The Supreme Court returned for another term Monday and wasted no time getting down to business, appearing poised to alter the system used to sentence 64,000 federal criminal defendants a year.
But justices clashed over whether any changes they made would create greater inequity in the federal system.
Judges, not juries, consider factors that can add years to defendants’ prison sentences under the government’s 17-year-old system, which has been challenged as unconstitutional.
Justice Antonin Scalia said lucky accused criminals went before merciful judges. The unlucky, he said, can face a “hanging judge.”
“The whole reason for jury trials is we don’t trust judges,” he said.

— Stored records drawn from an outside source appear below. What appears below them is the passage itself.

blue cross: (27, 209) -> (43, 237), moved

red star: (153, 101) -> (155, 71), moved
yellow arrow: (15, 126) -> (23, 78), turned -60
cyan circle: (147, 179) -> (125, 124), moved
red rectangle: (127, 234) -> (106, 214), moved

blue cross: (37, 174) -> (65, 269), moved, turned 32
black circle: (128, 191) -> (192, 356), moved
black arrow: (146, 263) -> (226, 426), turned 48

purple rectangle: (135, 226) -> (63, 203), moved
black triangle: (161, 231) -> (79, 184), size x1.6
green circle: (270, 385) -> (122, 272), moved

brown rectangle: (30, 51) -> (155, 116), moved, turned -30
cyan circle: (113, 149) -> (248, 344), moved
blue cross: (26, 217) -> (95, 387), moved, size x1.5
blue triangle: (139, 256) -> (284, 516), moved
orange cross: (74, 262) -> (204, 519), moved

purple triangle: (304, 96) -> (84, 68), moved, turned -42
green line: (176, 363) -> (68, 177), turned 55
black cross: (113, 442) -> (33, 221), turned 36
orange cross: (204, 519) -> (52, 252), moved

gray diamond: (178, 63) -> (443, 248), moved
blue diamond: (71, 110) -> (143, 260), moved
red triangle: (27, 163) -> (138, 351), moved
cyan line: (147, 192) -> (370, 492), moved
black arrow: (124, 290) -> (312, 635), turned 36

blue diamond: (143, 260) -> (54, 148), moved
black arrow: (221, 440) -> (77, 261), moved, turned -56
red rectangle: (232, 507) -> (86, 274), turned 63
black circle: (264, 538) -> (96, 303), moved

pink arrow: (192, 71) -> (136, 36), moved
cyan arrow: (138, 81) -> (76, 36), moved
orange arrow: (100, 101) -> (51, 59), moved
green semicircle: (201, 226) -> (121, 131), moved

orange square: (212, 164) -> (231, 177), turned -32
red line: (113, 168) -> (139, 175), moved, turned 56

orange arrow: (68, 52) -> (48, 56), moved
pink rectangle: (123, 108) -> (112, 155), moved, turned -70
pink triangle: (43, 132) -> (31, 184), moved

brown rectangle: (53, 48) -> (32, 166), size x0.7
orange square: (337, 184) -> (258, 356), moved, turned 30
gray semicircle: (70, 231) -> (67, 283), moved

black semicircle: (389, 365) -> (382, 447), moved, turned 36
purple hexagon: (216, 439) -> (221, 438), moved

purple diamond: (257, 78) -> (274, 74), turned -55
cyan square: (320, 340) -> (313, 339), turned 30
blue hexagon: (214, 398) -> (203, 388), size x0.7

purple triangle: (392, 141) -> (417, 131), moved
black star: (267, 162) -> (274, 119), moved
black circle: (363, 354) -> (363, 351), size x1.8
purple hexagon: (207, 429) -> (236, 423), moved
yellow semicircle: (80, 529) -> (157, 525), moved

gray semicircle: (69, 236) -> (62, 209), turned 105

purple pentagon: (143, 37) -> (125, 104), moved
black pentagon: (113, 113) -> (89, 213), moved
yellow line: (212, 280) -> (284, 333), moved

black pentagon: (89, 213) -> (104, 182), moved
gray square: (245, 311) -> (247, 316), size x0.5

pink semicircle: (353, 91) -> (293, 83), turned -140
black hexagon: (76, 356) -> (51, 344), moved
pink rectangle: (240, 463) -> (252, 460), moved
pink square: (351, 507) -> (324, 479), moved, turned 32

Scalia wrote a stunning 5-to-4 ruling in June that struck down a state sentencing system because it gave judges too much leeway in sentencing. The ruling caused judges around the country to delay sentencings or to hand down lighter penalties.
The Supreme Court tackled its toughest cases of the year, two follow-up appeals to the June ruling, on the opening day of a nine-month term. Justices heard an extraordinary two-hour argument in cases that will decide the fate of the federal system Congress set up to make sure sentences did not vary widely courtroom to courtroom.
While juries consider guilt or innocence, judges make factual decisions that affect prison time, such as the amount of drugs involved in a crime, the number of victims in a fraud or whether a defendant committed perjury during the trial.
The three-month summer break did not appear to erase the worries of five justices that a defendant’s Sixth Amendment right to a jury trial was undermined when a judge, instead of jurors, made critical decisions that added time to a sentence.
Instead, justices wrangled for nearly two hours over what parts of the sentencing scheme were acceptable, as well as the practical impact on jury trials of their eventual decision.
“Maybe we should just leave it to Congress to decide,” said Justice Sandra Day O’Connor, who had said in a speech this summer that justices caused a “No. 10 earthquake” in courthouses with the June ruling.
Ranges for judges to consider
The federal guidelines are being challenged in two cases involving men convicted on drug charges. Guidelines, used in federal courts and by many states, give judges a range of possible sentences for each crime, but factors affect the final sentence.
Justice Anthony M. Kennedy said that without guidelines, judges had “unexplained, unarticulated, standardless discretion.”
Rosemary Scapicchio, a Boston lawyer representing a man in one of the two cases, said, “You don’t have to throw out 20 years of sentencing reform.”
She said the only change was that jurors, not judges, would handle those decisions.
But Paul Clement, the Bush administration’s acting solicitor general, said juries’ jobs would become too complicated. They would face pages and pages of questions, instead of straightforward decisions about someone’s innocence.
“We give jury instructions that are complicated all the time,” said Christopher Kelly of Madison, Wis., the attorney for the other man.
After the court’s ruling in June, federal prosecutors changed the way they indicted defendants and handled plea bargains. They also have been asking judges to consider two sentences — one to be used should the sentencing structure be found constitutional and one if it were overturned.
Cases from Maine, Wisconsin
Monday’s appeals involve people sentenced on drug charges in Wisconsin and Maine. Both will get lighter sentences if the court rules against the government, as could other defendants whose sentences are not final.
“They are seeking a huge sentencing windfall here,” Clement said.
Clement told the justices that they did not have to throw out the entire sentencing law. A ruling is likely before the end of the year.
Attorney General John Ashcroft said at a news conference Monday that crime had dropped and that tough sentencing guidelines were one key reason.
“If you do the crime, you’ll do the time,” he said in urging justices to keep the current system. “It is profoundly essential that we have certainty of punishment.”
The cases are United States v. Booker, 04-104, and United States v. Fanfan, 04-105.